We always had a difference of opinion, however, over cream gravy, a popular accompaniment for fried green tomatoes. It’s not that I am morally opposed to lily gilding, but I have never seen the point in putting something wet on something you have worked to make crisp and golden. A butter sauce on pan-fried soft-shelled crabs, chili or melted cheese on french fries, a big scoop of vanilla on a flaky double-crusted fruit pie: I don’t care what it is, the result is soggy food, and I don’t like it.
When it comes to the actual coating for fried green tomatoes, the most traditional choice is dried bread crumbs. I sometimes use the crisp, flaky Japanese bread crumbs called panko, but like Fannie Flagg, I am happiest with cornmeal. It can be white or yellow, fine-ground or coarse. It doesn’t matter as long as it is sweet-smelling — a sign of freshness. And if you happen to have some okra handy, you may as well fry that up at the same time. Trim the pods, cut them into bite-size nuggets, and coat them like the tomato slices. Although rule one when frying anything is not to crowd the pan (otherwise, the food will steam, not fry), there is always room to work a few pieces of okra into each batch of tomatoes. And whoever you are feeding will think you hung the moon and stars.

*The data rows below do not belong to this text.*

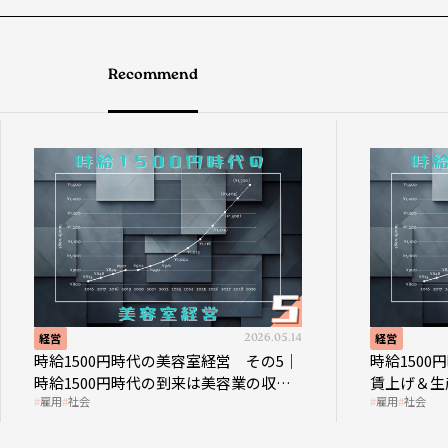
Recommend
経営
2026.05.14
経営
時給1500円時代の美容室経営 その5｜
時給150
時給1500円時代の到来は美容業の収益
賃上げ＆生
雇用
社会
雇用
社会
構造を見直す契機
成金活用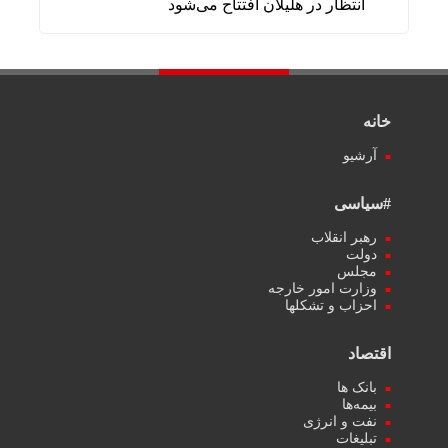
انتظار در هلیلان افتتاح می‌شود
خانه
آرشیو
#سیاسی
رهبر انقلاب
دولت
مجلس
وزارت امور خارجه
احزاب و تشکلها
اقتصاد
بانک ها
بیمه‌ها
نفت و انرژی
تبلیغات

Fried Green Tomatoes (Serves 4)
When cutting tomatoes for frying, aim for slices between 1/4 and 1/2 inch thick. If too thin, you won’t get the custardy interior you want. And if the slices are too thick, then the coating will burn before the interior is softened.
About 1 cup of cornmeal
Coarse salt and freshly ground pepper
1 large egg, lightly beaten with a fork
4 extremely firm (but not rock-hard) large green tomatoes
Vegetable oil or bacon drippings (you can also use a combination of the two)
Preheat the oven to low. Season the cornmeal with salt and pepper and spread in a shallow bowl. Have ready the beaten egg in another shallow bowl. Cut the tomatoes into 1/2-inch slices (see above note).
Pour enough oil or drippings into a large heavy skillet to measure about 1/8 inch and heat over moderate heat until shimmering. Meanwhile, working in batches, dip one tomato slice at a time into the egg, turning to coat, then dredge it well in the cornmeal. As you coat each slice, put it on a sheet of waxed paper and let it rest for a minute or two. (This is something I remember watching Aunt Roxy do. It must give the cornmeal a chance to absorb some moisture and decide to adhere.) By the time you coat enough slices to fit in the skillet, the fat in the pan should be good and hot.
Carefully, so as not to dislodge the coating, slip a batch of tomato slices into the hot fat (do not crowd pan) and fry, turning as necessary, until golden on both sides. Drain the slices on paper towels and transfer them to a baking sheet; tuck them in the oven to stay warm and crisp.
Coat and fry the remaining tomato slices in batches, wiping out the skillet with a paper towel and adding more oil or drippings as needed. Be patient and give the fat time to heat up in between batches. You may find yourself eating the first slice or two while alone in the kitchen, but be sweet and share the rest.
Jane Lear was the senior articles editor at Gourmet and features director at Martha Stewart Living.